Records shown section start

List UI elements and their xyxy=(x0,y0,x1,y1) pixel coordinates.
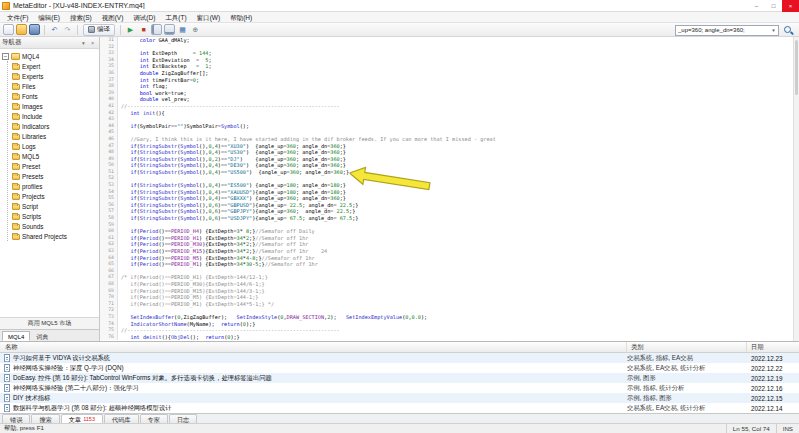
code-line[interactable]: 44 if(SymbolPair=="")SymbolPair=Symbol()… xyxy=(100,123,793,130)
menu-file[interactable]: 文件(F) xyxy=(2,12,33,23)
code-line[interactable]: 75//------------------------------------… xyxy=(100,327,793,334)
tree-item-images[interactable]: Images xyxy=(12,101,99,111)
code-line[interactable]: 65 if(Period()==PERIOD_M1) {ExtDepth=34*… xyxy=(100,261,793,268)
tree-item-indicators[interactable]: Indicators xyxy=(12,121,99,131)
tab-errors[interactable]: 错误 xyxy=(2,414,30,423)
code-line[interactable]: 60 if(Period()==PERIOD_H4) {ExtDepth=3* … xyxy=(100,228,793,235)
navigator-tab-MQL4[interactable]: MQL4 xyxy=(2,331,30,341)
compile-button[interactable]: 编译 xyxy=(83,24,115,36)
undo-icon[interactable]: ↶ xyxy=(49,24,60,35)
navigator-close-icon[interactable]: × xyxy=(88,40,97,46)
search-icon[interactable] xyxy=(782,25,793,36)
code-line[interactable]: 63 if(Period()==PERIOD_M15){ExtDepth=34*… xyxy=(100,248,793,255)
code-line[interactable]: 61 if(Period()==PERIOD_H1) {ExtDepth=34*… xyxy=(100,235,793,242)
menu-search[interactable]: 搜索(S) xyxy=(65,12,97,23)
editor-scrollbar[interactable] xyxy=(793,37,799,341)
code-line[interactable]: 66 xyxy=(100,268,793,275)
tree-item-profiles[interactable]: profiles xyxy=(12,181,99,191)
column-header-date[interactable]: 日期 xyxy=(747,342,799,352)
code-line[interactable]: 54 if(StringSubstr(Symbol(),0,4)=="XAUUS… xyxy=(100,189,793,196)
navigator-tab-词典[interactable]: 词典 xyxy=(30,331,54,341)
code-line[interactable]: 55 if(StringSubstr(Symbol(),0,4)=="GBXXX… xyxy=(100,195,793,202)
menu-debug[interactable]: 调试(D) xyxy=(128,12,160,23)
new-file-icon[interactable] xyxy=(3,24,14,35)
code-line[interactable]: 45 xyxy=(100,129,793,136)
code-line[interactable]: 76 int deinit(){ObjDel(); return(0);} xyxy=(100,334,793,341)
search-dropdown-icon[interactable]: ▾ xyxy=(769,25,778,36)
redo-icon[interactable]: ↷ xyxy=(62,24,73,35)
code-line[interactable]: 67/* if(Period()==PERIOD_H1) {ExtDepth=1… xyxy=(100,274,793,281)
navigator-toggle-icon[interactable] xyxy=(151,24,162,35)
article-row[interactable]: 数据科学与机器学习 (第 08 部分): 超额神经网络模型设计交易系统, EA交… xyxy=(0,403,799,413)
article-row[interactable]: 学习如何基于 VIDYA 设计交易系统交易系统, 指标, EA交易2022.12… xyxy=(0,353,799,363)
code-line[interactable]: 33 int ExtDepth = 144; xyxy=(100,50,793,57)
code-line[interactable]: 37 int timeFirstBar=0; xyxy=(100,77,793,84)
article-row[interactable]: 神经网络实操经验 (第二十八部分)：强化学习示例, 指标, 统计分析2022.1… xyxy=(0,383,799,393)
code-line[interactable]: 52 xyxy=(100,175,793,182)
tree-root[interactable]: −MQL4 xyxy=(2,51,99,61)
tree-item-sounds[interactable]: Sounds xyxy=(12,221,99,231)
code-line[interactable]: 57 if(StringSubstr(Symbol(),0,6)=="GBPJP… xyxy=(100,208,793,215)
code-area[interactable]: 31 color GAA_dMAly;3233 int ExtDepth = 1… xyxy=(100,37,793,341)
code-line[interactable]: 53 if(StringSubstr(Symbol(),0,4)=="ES500… xyxy=(100,182,793,189)
tree-item-shared-projects[interactable]: Shared Projects xyxy=(12,231,99,241)
article-row[interactable]: DIY 技术指标示例, 指标, 图形2022.12.15 xyxy=(0,393,799,403)
minimize-button[interactable]: – xyxy=(748,0,765,12)
tree-item-libraries[interactable]: Libraries xyxy=(12,131,99,141)
tree-item-projects[interactable]: Projects xyxy=(12,191,99,201)
code-line[interactable]: 73 SetIndexBuffer(0,ZigZagBuffer); SetIn… xyxy=(100,314,793,321)
menu-tools[interactable]: 工具(T) xyxy=(160,12,191,23)
column-header-name[interactable]: 名称 xyxy=(0,342,627,352)
market-button[interactable]: 商用 MQL5 市场 xyxy=(0,317,99,329)
debug-stop-icon[interactable]: ■ xyxy=(138,24,149,35)
code-line[interactable]: 47 if(StringSubstr(Symbol(),0,4)=="XU30"… xyxy=(100,143,793,150)
tree-item-logs[interactable]: Logs xyxy=(12,141,99,151)
code-line[interactable]: 74 IndicatorShortName(MyName); return(0)… xyxy=(100,321,793,328)
code-line[interactable]: 50 if(StringSubstr(Symbol(),0,4)=="DE30"… xyxy=(100,162,793,169)
tree-item-script[interactable]: Script xyxy=(12,201,99,211)
article-row[interactable]: DoEasy. 控件 (第 16 部分): TabControl WinForm… xyxy=(0,373,799,383)
tree-item-scripts[interactable]: Scripts xyxy=(12,211,99,221)
debug-start-icon[interactable]: ▶ xyxy=(125,24,136,35)
column-header-category[interactable]: 类别 xyxy=(627,342,747,352)
code-line[interactable]: 48 if(StringSubstr(Symbol(),0,4)=="US30"… xyxy=(100,149,793,156)
code-line[interactable]: 68 if(Period()==PERIOD_M30){ExtDepth=144… xyxy=(100,281,793,288)
tree-item-fonts[interactable]: Fonts xyxy=(12,91,99,101)
code-line[interactable]: 42 int init(){ xyxy=(100,110,793,117)
code-line[interactable]: 39 bool work=true; xyxy=(100,90,793,97)
code-line[interactable]: 59 xyxy=(100,222,793,229)
menu-window[interactable]: 窗口(W) xyxy=(192,12,225,23)
tab-search[interactable]: 搜索 xyxy=(31,414,59,423)
code-line[interactable]: 72 xyxy=(100,307,793,314)
code-line[interactable]: 71 if(Period()==PERIOD_M1) {ExtDepth=144… xyxy=(100,301,793,308)
tree-item-include[interactable]: Include xyxy=(12,111,99,121)
code-line[interactable]: 36 double ZigZagBuffer[]; xyxy=(100,70,793,77)
tab-journal[interactable]: 日志 xyxy=(169,414,197,423)
tree-item-mql5[interactable]: MQL5 xyxy=(12,151,99,161)
code-line[interactable]: 69 if(Period()==PERIOD_M15){ExtDepth=144… xyxy=(100,288,793,295)
code-line[interactable]: 38 int flag; xyxy=(100,83,793,90)
menu-help[interactable]: 帮助(H) xyxy=(225,12,257,23)
navigator-pin-icon[interactable]: ▾ xyxy=(79,40,88,46)
code-line[interactable]: 31 color GAA_dMAly; xyxy=(100,37,793,44)
code-line[interactable]: 70 if(Period()==PERIOD_M5) {ExtDepth=144… xyxy=(100,294,793,301)
code-line[interactable]: 34 int ExtDeviation = 5; xyxy=(100,57,793,64)
code-line[interactable]: 32 xyxy=(100,44,793,51)
save-file-icon[interactable] xyxy=(29,24,40,35)
open-file-icon[interactable] xyxy=(16,24,27,35)
code-line[interactable]: 35 int ExtBackstep = 1; xyxy=(100,63,793,70)
open-metatrader-icon[interactable]: ▦ xyxy=(177,24,188,35)
tree-item-presets[interactable]: Presets xyxy=(12,171,99,181)
code-line[interactable]: 43 xyxy=(100,116,793,123)
tab-code-base[interactable]: 代码库 xyxy=(104,414,139,423)
scrollbar-thumb[interactable] xyxy=(795,40,798,95)
tab-experts[interactable]: 专家 xyxy=(140,414,168,423)
options-icon[interactable]: ⊕ xyxy=(190,24,201,35)
code-line[interactable]: 49 if(StringSubstr(Symbol(),0,2)=="DJ") … xyxy=(100,156,793,163)
code-line[interactable]: 40 double vel_prev; xyxy=(100,96,793,103)
maximize-button[interactable]: □ xyxy=(765,0,782,12)
code-line[interactable]: 58 if(StringSubstr(Symbol(),0,6)=="USDJP… xyxy=(100,215,793,222)
tree-item-preset[interactable]: Preset xyxy=(12,161,99,171)
tab-articles[interactable]: 文章1153 xyxy=(61,414,103,423)
code-line[interactable]: 64 if(Period()==PERIOD_M5) {ExtDepth=34*… xyxy=(100,255,793,262)
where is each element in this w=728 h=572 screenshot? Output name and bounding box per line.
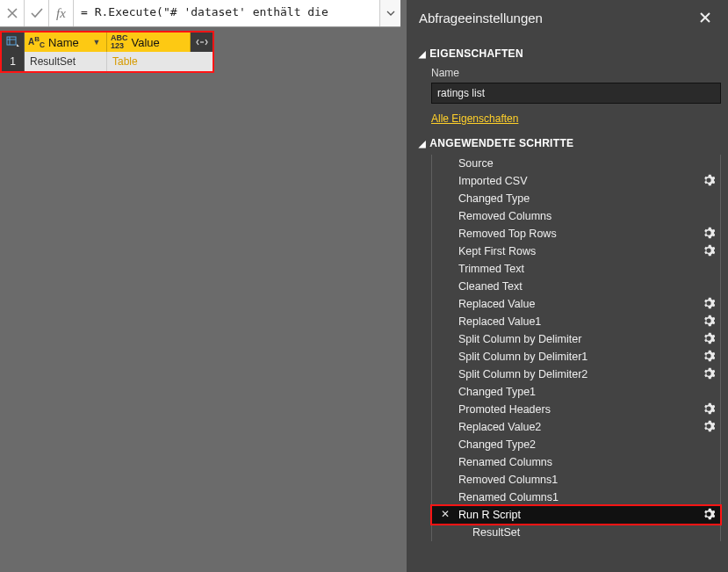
table-row[interactable]: 1 ResultSet Table <box>2 52 213 71</box>
step-label: ResultSet <box>472 526 520 539</box>
all-properties-link[interactable]: Alle Eigenschaften <box>431 112 716 125</box>
step-label: Changed Type <box>458 192 530 205</box>
collapse-icon: ◢ <box>419 139 426 148</box>
applied-step[interactable]: Split Column by Delimiter2 <box>432 366 720 383</box>
formula-bar: fx = R.Execute("# 'dataset' enthält die <box>0 0 400 27</box>
gear-icon[interactable] <box>703 402 715 415</box>
step-label: Replaced Value2 <box>458 421 541 433</box>
applied-step[interactable]: Source <box>432 155 720 172</box>
section-steps-header[interactable]: ◢ ANGEWENDETE SCHRITTE <box>419 137 716 149</box>
formula-expand-button[interactable] <box>379 0 400 26</box>
row-index: 1 <box>2 52 25 71</box>
applied-step-selected[interactable]: ✕Run R Script <box>432 506 720 524</box>
step-label: Changed Type1 <box>458 386 536 398</box>
applied-step[interactable]: Changed Type1 <box>432 383 720 401</box>
step-label: Changed Type2 <box>458 438 536 451</box>
commit-formula-button[interactable] <box>25 0 49 26</box>
query-settings-panel: Abfrageeinstellungen ◢ EIGENSCHAFTEN Nam… <box>407 0 728 572</box>
any-type-icon: ABC123 <box>111 34 128 50</box>
fx-icon: fx <box>49 0 74 26</box>
applied-step[interactable]: Changed Type2 <box>432 436 720 453</box>
step-label: Trimmed Text <box>458 263 524 275</box>
cell-name[interactable]: ResultSet <box>25 52 107 71</box>
gear-icon[interactable] <box>703 244 715 257</box>
applied-step[interactable]: Replaced Value1 <box>432 313 720 330</box>
query-name-input[interactable] <box>431 83 721 104</box>
applied-step[interactable]: Trimmed Text <box>432 260 720 278</box>
applied-step[interactable]: Kept First Rows <box>432 243 720 260</box>
step-label: Replaced Value <box>458 298 535 310</box>
table-header-row: ABC Name ▼ ABC123 Value <box>2 33 213 52</box>
gear-icon[interactable] <box>703 367 715 380</box>
close-panel-button[interactable] <box>695 7 716 28</box>
gear-icon[interactable] <box>703 297 715 309</box>
collapse-icon: ◢ <box>419 49 426 59</box>
data-preview-table: ABC Name ▼ ABC123 Value 1 ResultSet Tabl… <box>2 33 213 71</box>
cancel-formula-button[interactable] <box>0 0 25 26</box>
applied-step[interactable]: Removed Columns1 <box>432 471 720 489</box>
applied-step[interactable]: Removed Columns <box>432 207 720 225</box>
table-menu-button[interactable] <box>2 33 25 52</box>
applied-step[interactable]: Split Column by Delimiter <box>432 330 720 348</box>
section-properties-header[interactable]: ◢ EIGENSCHAFTEN <box>419 47 716 60</box>
applied-steps-list: SourceImported CSVChanged TypeRemoved Co… <box>431 155 721 541</box>
step-label: Cleaned Text <box>458 280 523 293</box>
step-label: Replaced Value1 <box>458 315 541 328</box>
step-label: Kept First Rows <box>458 245 536 257</box>
section-title: EIGENSCHAFTEN <box>429 47 523 60</box>
svg-rect-0 <box>7 37 16 45</box>
applied-step[interactable]: Promoted Headers <box>432 401 720 418</box>
gear-icon[interactable] <box>703 227 715 239</box>
column-header-name[interactable]: ABC Name ▼ <box>25 33 107 52</box>
step-label: Renamed Columns <box>458 456 552 468</box>
applied-step[interactable]: Renamed Columns1 <box>432 489 720 506</box>
step-label: Split Column by Delimiter2 <box>458 368 587 380</box>
applied-step[interactable]: ResultSet <box>432 524 720 541</box>
gear-icon[interactable] <box>703 420 715 432</box>
applied-step[interactable]: Imported CSV <box>432 172 720 190</box>
step-label: Run R Script <box>458 509 521 521</box>
column-label: Name <box>48 36 79 49</box>
step-label: Promoted Headers <box>458 403 551 416</box>
applied-step[interactable]: Split Column by Delimiter1 <box>432 348 720 366</box>
applied-step[interactable]: Renamed Columns <box>432 453 720 471</box>
panel-title: Abfrageeinstellungen <box>419 11 543 25</box>
gear-icon[interactable] <box>703 332 715 344</box>
section-title: ANGEWENDETE SCHRITTE <box>429 137 573 149</box>
step-label: Imported CSV <box>458 175 528 187</box>
column-header-value[interactable]: ABC123 Value <box>107 33 191 52</box>
applied-step[interactable]: Replaced Value2 <box>432 418 720 436</box>
gear-icon[interactable] <box>703 315 715 327</box>
cell-value[interactable]: Table <box>107 52 191 71</box>
step-label: Split Column by Delimiter <box>458 333 581 345</box>
applied-step[interactable]: Removed Top Rows <box>432 225 720 243</box>
applied-step[interactable]: Changed Type <box>432 190 720 207</box>
step-label: Removed Columns1 <box>458 474 558 486</box>
applied-step[interactable]: Replaced Value <box>432 295 720 313</box>
expand-column-button[interactable] <box>191 33 213 52</box>
step-label: Split Column by Delimiter1 <box>458 351 587 363</box>
delete-step-icon[interactable]: ✕ <box>441 508 450 520</box>
formula-input[interactable]: = R.Execute("# 'dataset' enthält die <box>74 0 379 26</box>
text-type-icon: ABC <box>28 36 45 49</box>
gear-icon[interactable] <box>703 350 715 362</box>
column-label: Value <box>132 36 160 49</box>
gear-icon[interactable] <box>703 508 715 520</box>
column-filter-button[interactable]: ▼ <box>90 36 103 48</box>
step-label: Removed Columns <box>458 210 551 222</box>
gear-icon[interactable] <box>703 174 715 186</box>
step-label: Renamed Columns1 <box>458 491 559 503</box>
name-label: Name <box>431 67 716 79</box>
applied-step[interactable]: Cleaned Text <box>432 278 720 295</box>
step-label: Source <box>458 157 494 170</box>
step-label: Removed Top Rows <box>458 228 557 240</box>
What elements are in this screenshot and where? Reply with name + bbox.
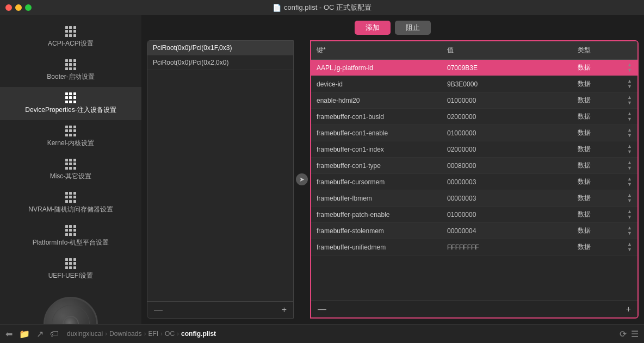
block-button[interactable]: 阻止 [395,21,431,35]
stepper-up[interactable]: ▲ [627,144,632,149]
value-stepper[interactable]: ▲▼ [627,144,632,154]
value-stepper[interactable]: ▲▼ [627,242,632,252]
breadcrumb-item[interactable]: duxingxiucai [67,330,103,338]
value-stepper[interactable]: ▲▼ [627,193,632,203]
stepper-down[interactable]: ▼ [627,198,632,203]
sidebar-item-label: ACPI-ACPI设置 [48,39,94,48]
stepper-up[interactable]: ▲ [627,209,632,214]
td-value: 00000003 [442,192,572,205]
stepper-down[interactable]: ▼ [627,149,632,154]
toolbar: 添加 阻止 [147,21,639,35]
stepper-up[interactable]: ▲ [627,193,632,198]
type-label: 数据 [578,145,591,154]
stepper-down[interactable]: ▼ [627,231,632,236]
td-key: device-id [311,78,442,91]
value-stepper[interactable]: ▲▼ [627,226,632,236]
table-body: AAPL,ig-platform-id07009B3E数据▲▼device-id… [311,60,637,301]
stepper-down[interactable]: ▼ [627,215,632,220]
table-row[interactable]: framebuffer-con1-type00080000数据▲▼ [311,158,637,174]
stepper-down[interactable]: ▼ [627,166,632,171]
sidebar-item-misc[interactable]: Misc-其它设置 [0,153,141,186]
table-row[interactable]: framebuffer-fbmem00000003数据▲▼ [311,190,637,207]
td-value: 01000000 [442,127,572,140]
arrow-container: ➤ [294,40,310,319]
list-icon[interactable]: ☰ [631,329,639,339]
stepper-down[interactable]: ▼ [627,84,632,89]
sidebar-item-deviceproperties[interactable]: DeviceProperties-注入设备设置 [0,87,141,120]
table-row[interactable]: device-id9B3E0000数据▲▼ [311,76,637,92]
maximize-button[interactable] [25,4,32,11]
breadcrumb-item[interactable]: EFI [148,330,158,338]
close-button[interactable] [5,4,12,11]
value-stepper[interactable]: ▲▼ [627,160,632,171]
td-type: 数据▲▼ [572,125,637,141]
stepper-up[interactable]: ▲ [627,160,632,165]
left-plus-button[interactable]: + [280,304,289,316]
value-stepper[interactable]: ▲▼ [627,177,632,187]
td-key: framebuffer-con1-type [311,159,442,172]
value-stepper[interactable]: ▲▼ [627,111,632,122]
grid-icon [65,192,76,203]
td-type: 数据▲▼ [572,109,637,124]
stepper-up[interactable]: ▲ [627,111,632,116]
left-panel-footer: — + [147,301,293,318]
tag-icon[interactable]: 🏷 [50,329,59,339]
sidebar-item-platforminfo[interactable]: PlatformInfo-机型平台设置 [0,220,141,253]
refresh-icon[interactable]: ⟳ [620,329,627,339]
value-stepper[interactable]: ▲▼ [627,95,632,105]
stepper-up[interactable]: ▲ [627,128,632,133]
grid-icon [65,225,76,236]
add-button[interactable]: 添加 [355,21,391,35]
table-row[interactable]: AAPL,ig-platform-id07009B3E数据▲▼ [311,60,637,76]
table-row[interactable]: framebuffer-stolenmem00000004数据▲▼ [311,223,637,239]
stepper-up[interactable]: ▲ [627,79,632,84]
breadcrumb-item[interactable]: config.plist [181,330,216,338]
td-value: 9B3E0000 [442,78,572,91]
td-key: framebuffer-patch-enable [311,208,442,221]
navigate-arrow-button[interactable]: ➤ [296,173,308,185]
sidebar-item-booter[interactable]: Booter-启动设置 [0,54,141,87]
td-type: 数据▲▼ [572,239,637,255]
table-row[interactable]: framebuffer-unifiedmemFFFFFFFF数据▲▼ [311,239,637,255]
list-item[interactable]: PciRoot(0x0)/Pci(0x2,0x0) [147,55,293,70]
table-row[interactable]: framebuffer-cursormem00000003数据▲▼ [311,174,637,190]
table-row[interactable]: framebuffer-con1-index02000000数据▲▼ [311,141,637,158]
left-minus-button[interactable]: — [152,304,165,316]
stepper-up[interactable]: ▲ [627,226,632,230]
sidebar-item-acpi[interactable]: ACPI-ACPI设置 [0,21,141,54]
right-plus-button[interactable]: + [624,303,633,315]
header-type: 类型 [572,43,637,57]
back-icon[interactable]: ⬅ [5,329,13,339]
stepper-down[interactable]: ▼ [627,68,632,73]
table-row[interactable]: framebuffer-con1-busid02000000数据▲▼ [311,109,637,125]
value-stepper[interactable]: ▲▼ [627,79,632,89]
stepper-down[interactable]: ▼ [627,247,632,252]
stepper-down[interactable]: ▼ [627,182,632,187]
value-stepper[interactable]: ▲▼ [627,209,632,220]
sidebar-item-kernel[interactable]: Kernel-内核设置 [0,120,141,153]
table-row[interactable]: enable-hdmi2001000000数据▲▼ [311,92,637,109]
stepper-up[interactable]: ▲ [627,177,632,182]
value-stepper[interactable]: ▲▼ [627,128,632,138]
stepper-down[interactable]: ▼ [627,117,632,122]
table-row[interactable]: framebuffer-con1-enable01000000数据▲▼ [311,125,637,141]
share-icon[interactable]: ↗ [36,329,44,339]
right-minus-button[interactable]: — [315,303,329,315]
stepper-up[interactable]: ▲ [627,242,632,247]
statusbar-right-icons: ⟳ ☰ [620,329,639,339]
table-row[interactable]: framebuffer-patch-enable01000000数据▲▼ [311,207,637,223]
stepper-up[interactable]: ▲ [627,95,632,100]
breadcrumb-item[interactable]: Downloads [109,330,141,338]
stepper-down[interactable]: ▼ [627,133,632,138]
list-item[interactable]: PciRoot(0x0)/Pci(0x1F,0x3) [147,41,293,55]
sidebar-item-label: Kernel-内核设置 [47,139,95,148]
grid-icon [65,258,76,269]
folder-icon[interactable]: 📁 [19,329,30,339]
stepper-down[interactable]: ▼ [627,101,632,105]
breadcrumb-item[interactable]: OC [165,330,175,338]
minimize-button[interactable] [15,4,22,11]
sidebar-item-uefi[interactable]: UEFI-UEFI设置 [0,253,141,286]
value-stepper[interactable]: ▲▼ [627,63,632,73]
stepper-up[interactable]: ▲ [627,63,632,67]
sidebar-item-nvram[interactable]: NVRAM-随机访问存储器设置 [0,186,141,220]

Records shown section end

## Task instructions
Return each line in the records that holds the string "close".

## Output of the exercise
navigator-close-icon[interactable]: × xyxy=(88,40,97,46)
close-panel-button[interactable] <box>695 7 716 28</box>
close-button[interactable] [5,4,12,11]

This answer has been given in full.